*Exercise requirements*
Copy out all lines from the entries below in which "students" occurs.

Stored records
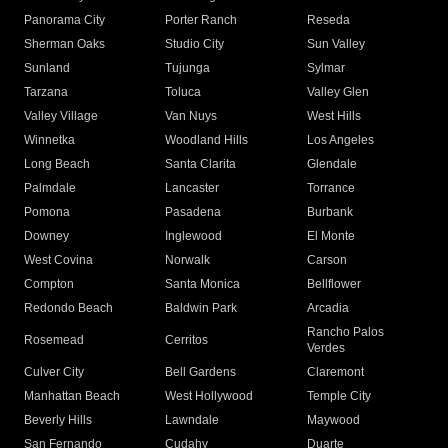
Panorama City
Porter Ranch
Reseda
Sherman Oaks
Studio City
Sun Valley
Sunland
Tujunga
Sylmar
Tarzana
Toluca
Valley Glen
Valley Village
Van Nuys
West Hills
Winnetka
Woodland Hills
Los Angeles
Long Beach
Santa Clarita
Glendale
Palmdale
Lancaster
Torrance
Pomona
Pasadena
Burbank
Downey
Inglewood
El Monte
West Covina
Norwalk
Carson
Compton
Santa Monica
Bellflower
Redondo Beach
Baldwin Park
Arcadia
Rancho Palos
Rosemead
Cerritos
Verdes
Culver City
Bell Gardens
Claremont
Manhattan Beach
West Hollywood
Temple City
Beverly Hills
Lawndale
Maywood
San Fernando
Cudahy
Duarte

--

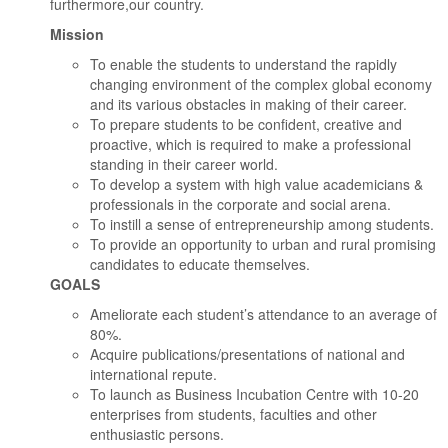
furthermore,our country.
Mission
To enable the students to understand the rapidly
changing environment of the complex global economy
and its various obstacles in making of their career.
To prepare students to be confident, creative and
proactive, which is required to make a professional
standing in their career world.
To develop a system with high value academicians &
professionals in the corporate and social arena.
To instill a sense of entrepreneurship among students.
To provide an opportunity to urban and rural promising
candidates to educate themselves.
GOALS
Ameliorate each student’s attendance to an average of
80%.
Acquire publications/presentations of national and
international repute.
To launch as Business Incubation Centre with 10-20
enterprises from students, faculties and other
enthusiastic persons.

==

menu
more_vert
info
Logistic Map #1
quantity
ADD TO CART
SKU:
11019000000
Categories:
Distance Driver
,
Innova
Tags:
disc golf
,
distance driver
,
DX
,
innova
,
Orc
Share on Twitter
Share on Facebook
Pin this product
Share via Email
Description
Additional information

*Task answer*
To enable the students to understand the rapidly
To prepare students to be confident, creative and
To instill a sense of entrepreneurship among students.
enterprises from students, faculties and other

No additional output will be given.